▸ Task directions
With the pictures left aside, write out exactly the lines of the listing below from the line with "القدرة الكافية لاستقطاب" to the line with "Nefunguje to ale úplně bez chyby.", both included, and only those.
Input Start Marker
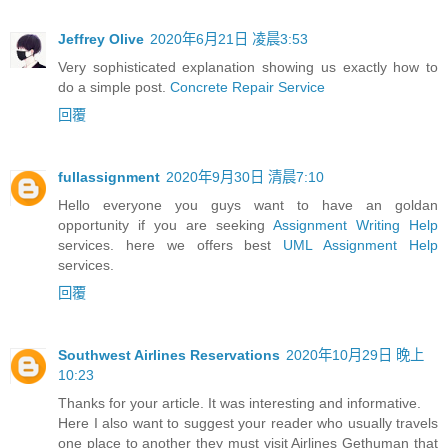
Jeffrey Olive
2020年6月21日 凌晨3:53
Very sophisticated explanation showing us exactly how to
do a simple post.
Concrete Repair Service
回覆
fullassignment
2020年9月30日 清晨7:10
Hello everyone you guys want to have an goldan
opportunity if you are seeking
Assignment Writing Help
services. here we offers best
UML Assignment Help
services.
回覆
Southwest Airlines Reservations
2020年10月29日 晚上
10:23
Thanks for your article. It was interesting and informative.
Here I also want to suggest your reader who usually travels
one place to another they must visit Airlines Gethuman that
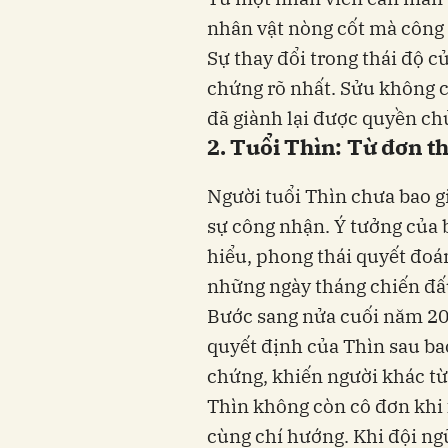
nhân vật nòng cốt mà công 
Sự thay đổi trong thái độ 
chứng rõ nhất. Sửu không ch
đã giành lại được quyền ch
2. Tuổi Thìn: Từ đơn t
Người tuổi Thìn chưa bao gi
sự công nhận. Ý tưởng của 
hiểu, phong thái quyết đoán 
những ngày tháng chiến đấ
Bước sang nửa cuối năm 202
quyết định của Thìn sau ba
chứng, khiến người khác từ
Thìn không còn cô đơn khi
cùng chí hướng. Khi đội ngũ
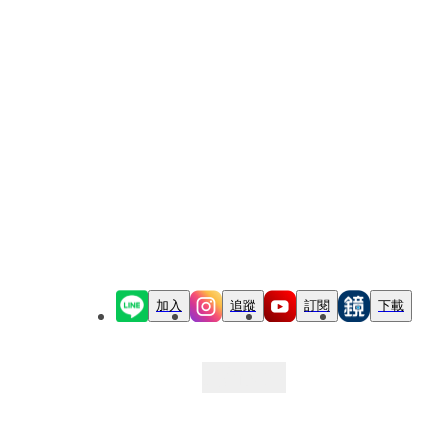
加入
追蹤
訂閱
下載
最新文章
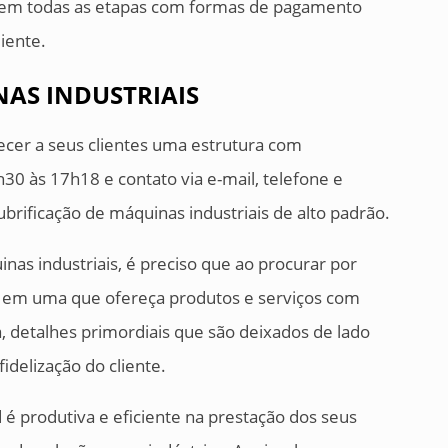
 em todas as etapas com formas de pagamento
iente.
AS INDUSTRIAIS
ecer a seus clientes uma estrutura com
0 às 17h18 e contato via e-mail, telefone e
brificação de máquinas industriais de alto padrão.
inas industriais, é preciso que ao procurar por
em uma que ofereça produtos e serviços com
, detalhes primordiais que são deixados de lado
delização do cliente.
d é produtiva e eficiente na prestação dos seus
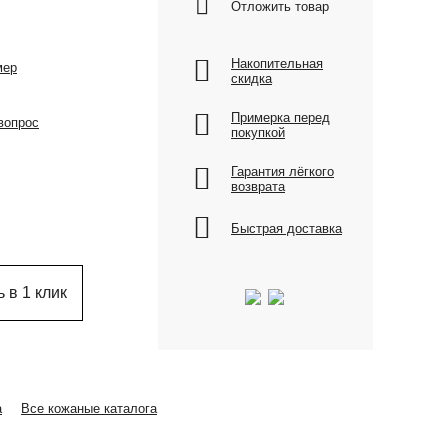
Отложить товар
Накопительная
мер
скидка
Примерка перед
вопрос
покупкой
Гарантия лёгкого
возврата
Быстрая доставка
 в 1 клик
а
Все кожаные каталога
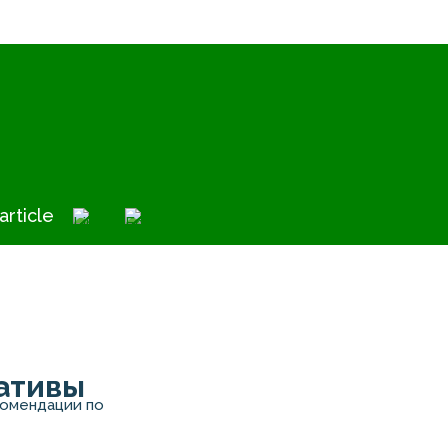
article
нативы
комендации по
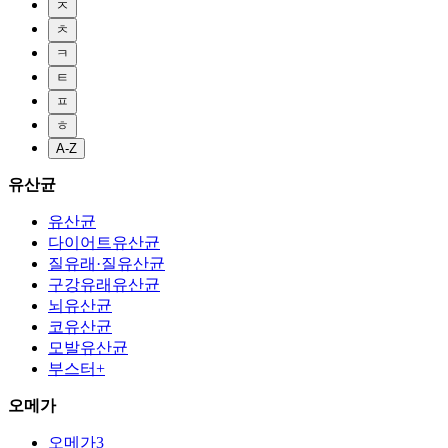
ㅈ
ㅊ
ㅋ
ㅌ
ㅍ
ㅎ
A-Z
유산균
유산균
다이어트유산균
질유래·질유산균
구강유래유산균
뇌유산균
코유산균
모발유산균
부스터+
오메가
오메가3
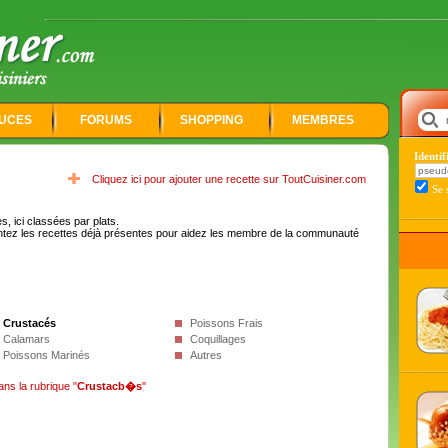
UCES
FORUMS
SHOPPING
MEMBRES
Identi
Cliquez ici pour ajouter une recette sur ToutCuisiner.com
Se 
, ici classées par plats.
tez les recettes déjà présentes pour aidez les membre de la communauté
Crustacés
Poissons Frais
Calamars
Coquillages
Poissons Marinés
Autres
ans la rubrique "
Crustacb�s
"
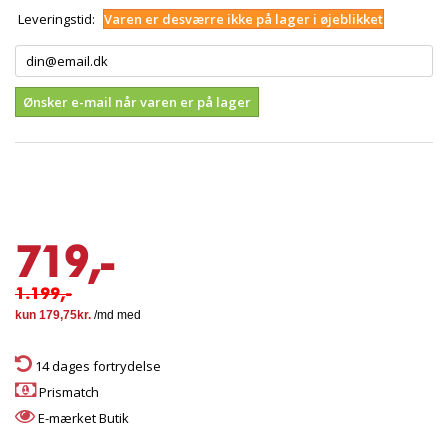
Leveringstid:
Varen er desværre ikke på lager i øjeblikket
Ønsker e-mail når varen er på lager
719,-
1.199,-
14 dages fortrydelse
Prismatch
E-mærket Butik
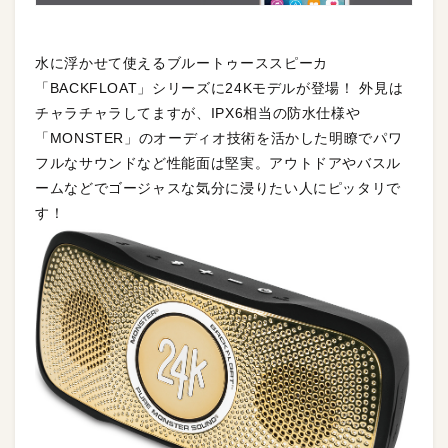
水に浮かせて使えるブルートゥーススピーカ
「BACKFLOAT」シリーズに24Kモデルが登場！ 外見は
チャラチャラしてますが、IPX6相当の防水仕様や
「MONSTER」のオーディオ技術を活かした明瞭でパワ
フルなサウンドなど性能面は堅実。アウトドアやバスル
ームなどでゴージャスな気分に浸りたい人にピッタリで
す！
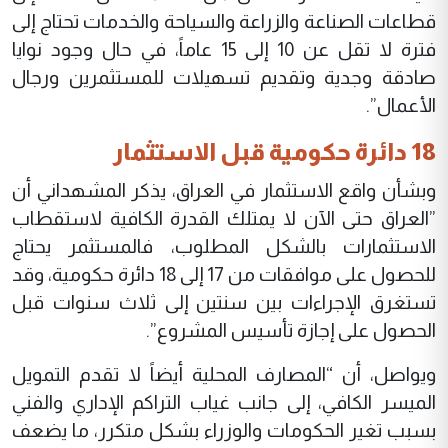
قطاعات الصناعة والزراعة والسياحة والخدمات تحتاج إلى
فترة لا تقل عن 10 إلى 15 عاماً، في حال وجود نوايا
صادقة وجدية وتقديم تسهيلات للمستثمرين ورجال
الأعمال”.
18 دائرة حكومية قبل الاستثمار
وبشأن واقع الاستثمار في العراق، يذكر المشهداني أن
”العراق حتى الآن لا يمتلك القدرة الكافية لاستقطاب
الاستثمارات بالشكل المطلوب، فالمستثمر يحتاج
للحصول على موافقات من 17 إلى 18 دائرة حكومية، وقد
تستغرق الإجراءات بين سنتين إلى ثلاث سنوات قبل
الحصول على إجازة تأسيس المشروع”.
ويواصل، أن “المصارف المحلية أيضاً لا تقدم التمويل
الميسر الكافي، إلى جانب غياب التراكم الإداري والفني
بسبب تغير الحكومات والوزراء بشكل متكرر، ما يضعف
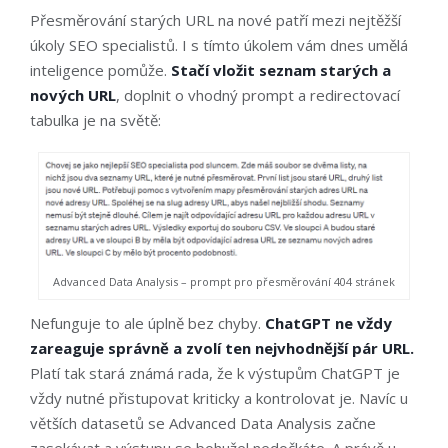
Přesměrování starých URL na nové patří mezi nejtěžší
úkoly SEO specialistů. I s tímto úkolem vám dnes umělá
inteligence pomůže.
Stačí vložit seznam starých a
nových URL
, doplnit o vhodný prompt a redirectovací
tabulka je na světě:
Advanced Data Analysis – prompt pro přesměrování 404 stránek
Nefunguje to ale úplně bez chyby.
ChatGPT ne vždy
zareaguje správně a zvolí ten nejvhodnější pár URL.
Platí tak stará známá rada, že k výstupům ChatGPT je
vždy nutné přistupovat kriticky a kontrolovat je. Navíc u
větších datasetů se Advanced Data Analysis začne
zasekávat a výstupu se bohužel nedočkáte. A právě u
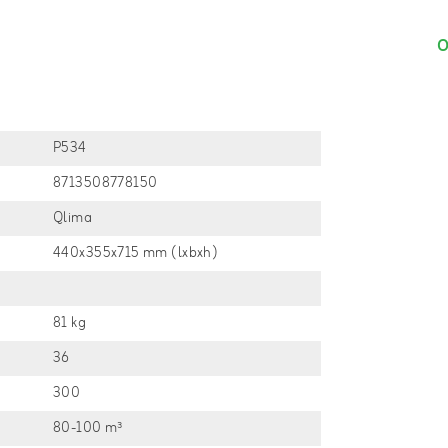
O
P534
8713508778150
Qlima
440x355x715 mm (lxbxh)
81 kg
36
300
80-100 m³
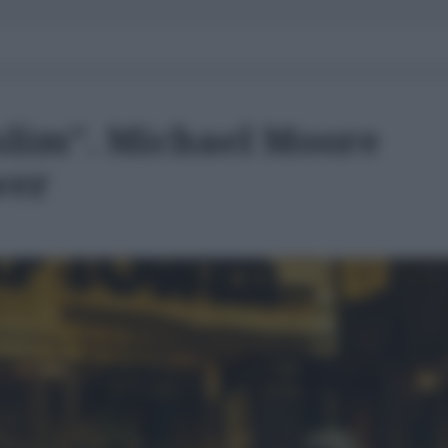
slim". Michael Moore
wer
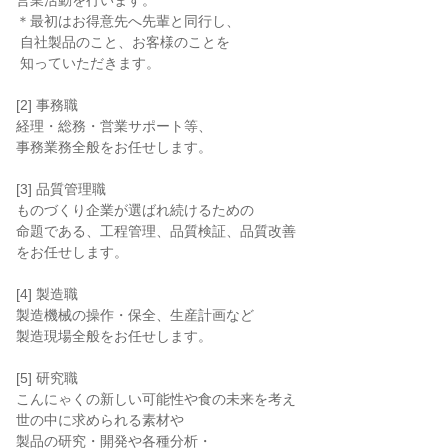
営業活動を行います。

＊最初はお得意先へ先輩と同行し、

 自社製品のこと、お客様のことを

 知っていただきます。

[2] 事務職

経理・総務・営業サポート等、

事務業務全般をお任せします。

[3] 品質管理職

ものづくり企業が選ばれ続けるための

命題である、工程管理、品質検証、品質改善

をお任せします。

[4] 製造職

製造機械の操作・保全、生産計画など

製造現場全般をお任せします。

[5] 研究職

こんにゃくの新しい可能性や食の未来を考え

世の中に求められる素材や

製品の研究・開発や各種分析・
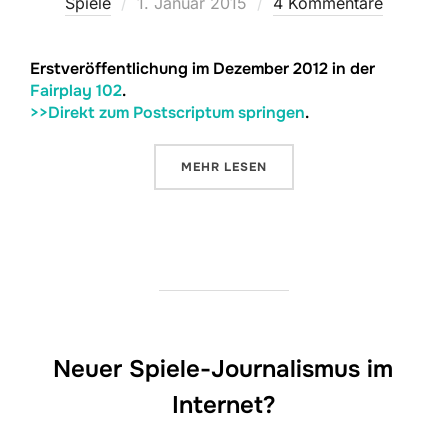
Veröffentlicht
Spiele
1. Januar 2015
4 Kommentare
am
Erstveröffentlichung im Dezember 2012 in der
Fairplay 102
.
>>Direkt zum Postscriptum springen
.
ÜBER „DIE LEGENDEN VON ANDO
MEHR
LESEN
Neuer Spiele-Journalismus im
Internet?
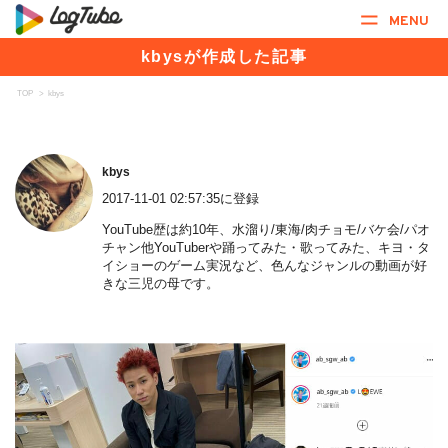
MENU
kbysが作成した記事
TOP
>
kbys
kbys
2017-11-01 02:57:35に登録
YouTube歴は約10年、水溜り/東海/肉チョモ/バケ会/パオ
チャン他YouTuberや踊ってみた・歌ってみた、キヨ・タ
イショーのゲーム実況など、色んなジャンルの動画が好
きな三児の母です。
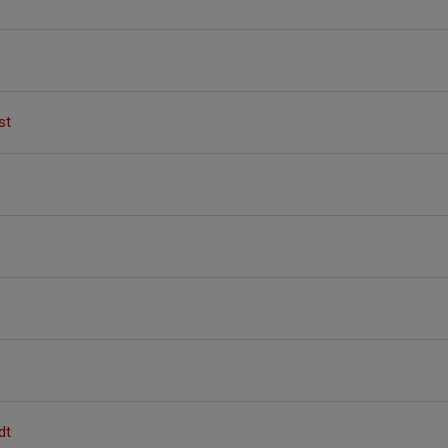
st
dt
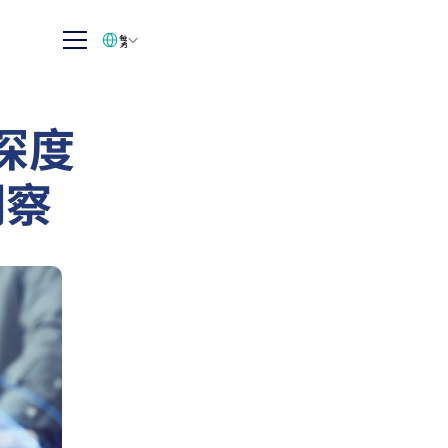
Select Language
繁体中文
深度
洞察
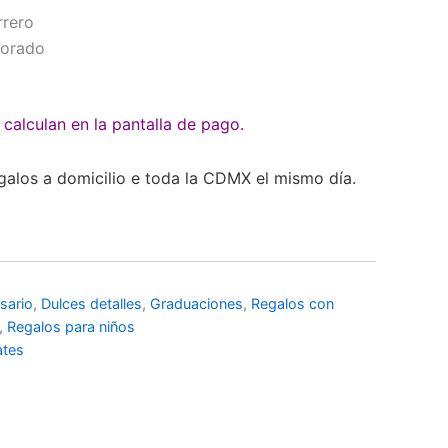
rrero
morado
calculan en la pantalla de pago.
galos a domicilio e toda la CDMX el mismo día.
sario
,
Dulces detalles
,
Graduaciones
,
Regalos con
,
Regalos para niños
ates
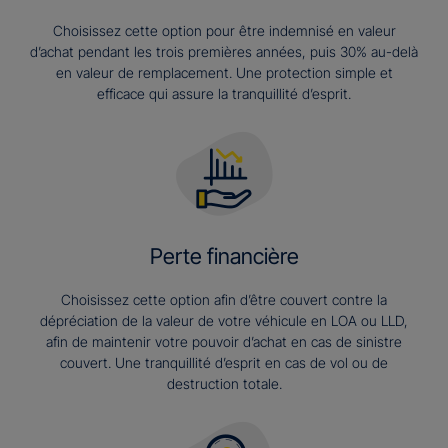
Choisissez cette option pour être indemnisé en valeur
d’achat pendant les trois premières années, puis 30% au-delà
en valeur de remplacement. Une protection simple et
efficace qui assure la tranquillité d’esprit.
Perte financière
Choisissez cette option afin d’être couvert contre la
dépréciation de la valeur de votre véhicule en LOA ou LLD,
afin de maintenir votre pouvoir d’achat en cas de sinistre
couvert. Une tranquillité d’esprit en cas de vol ou de
destruction totale.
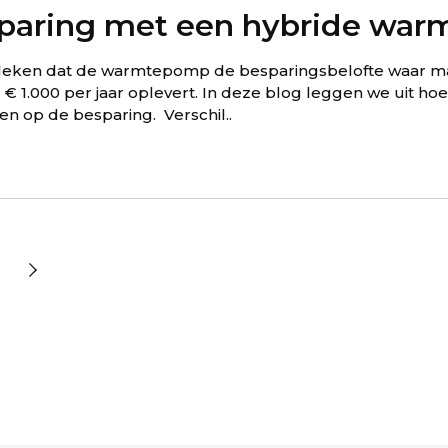
sparing met een hybride wa
gebleken dat de warmtepomp de besparingsbelofte waar 
€ 1.000 per jaar oplevert. In deze blog leggen we uit ho
n op de besparing. Verschil..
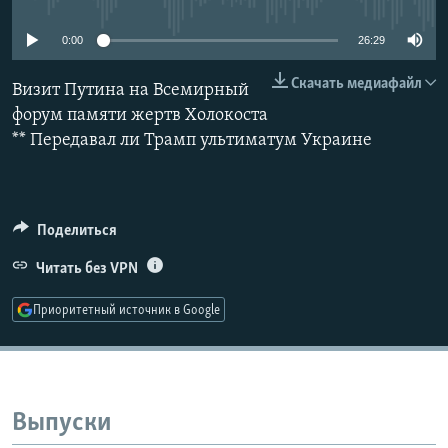
РАСПИСАНИЕ ВЕЩАНИЯ
0:00
26:29
ПОДПИШИТЕСЬ НА РАССЫЛКУ
Скачать медиафайл
Визит Путина на Всемирный
СОЦИАЛЬНЫЕ СЕТИ
форум памяти жертв Холокоста
** Передавал ли Трамп ультиматум Украине
Поделиться
Все сайты РСЕ/РС
Читать без VPN
Приоритетный источник в Google
Выпуски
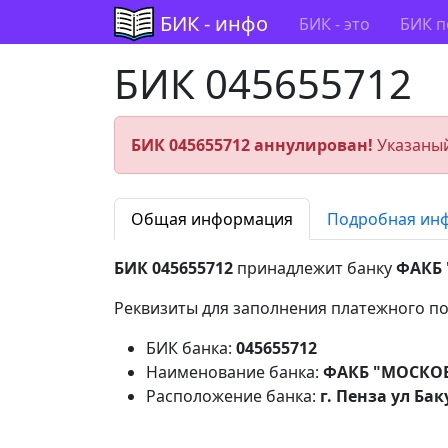
БИК - инфо
БИК - это
БИК п
БИК 045655712
БИК 045655712 аннулирован!
Указаный
Общая информация
Подробная ин
БИК 045655712
принадлежит банку
ФАКБ 
Реквизиты для заполнения платежного по
БИК банка:
045655712
Наименование банка:
ФАКБ "МОСКОВ
Расположение банка:
г. Пенза ул Бак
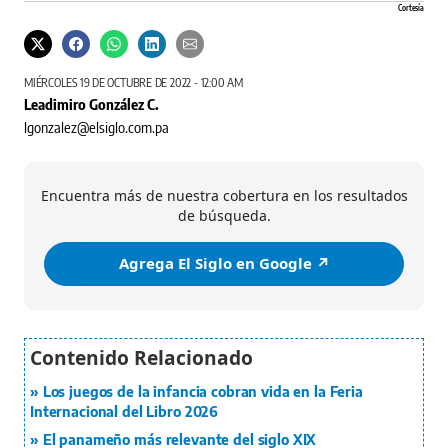
Cortesía
MIÉRCOLES 19 DE OCTUBRE DE 2022 - 12:00 AM
Leadimiro González C.
lgonzalez@elsiglo.com.pa
Encuentra más de nuestra cobertura en los resultados
de búsqueda.
Agrega El Siglo en Google ↗️
Los juegos de la infancia cobran vida en la Feria
Internacional del Libro 2026
El panameño más relevante del siglo XIX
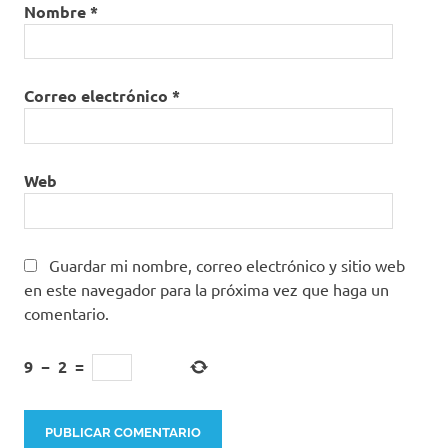
Nombre
*
Correo electrónico
*
Web
Guardar mi nombre, correo electrónico y sitio web
en este navegador para la próxima vez que haga un
comentario.
9
−
2
=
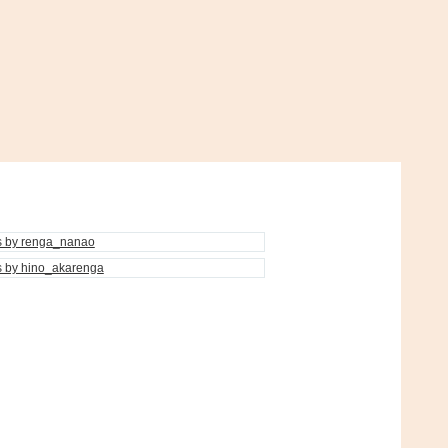
s by renga_nanao
s by hino_akarenga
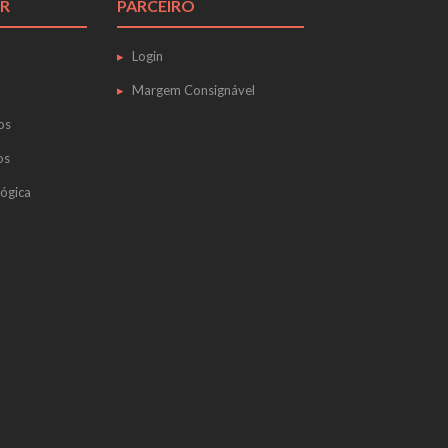
R
PARCEIRO
Login
Margem Consignável
os
os
ógica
Input End Marker
▸ Exercise result
”العراق حتى الآن لا يمتلك القدرة الكافية لاستقطاب
الاستثمارات بالشكل المطلوب، فالمستثمر يحتاج
للحصول على موافقات من 17 إلى 18 دائرة حكومية، وقد
تستغرق الإجراءات بين سنتين إلى ثلاث سنوات قبل
الحصول على إجازة تأسيس المشروع”.
ويواصل، أن “المصارف المحلية أيضاً لا تقدم التمويل
الميسر الكافي، إلى جانب غياب التراكم الإداري والفني
بسبب تغير الحكومات والوزراء بشكل متكرر، ما يضعف
Přesměrování starých URL na nové patří mezi nejtěžší
úkoly SEO specialistů. I s tímto úkolem vám dnes umělá
inteligence pomůže.
Stačí vložit seznam starých a
nových URL
, doplnit o vhodný prompt a redirectovací
tabulka je na světě:
Advanced Data Analysis – prompt pro přesměrování 404 stránek
Nefunguje to ale úplně bez chyby.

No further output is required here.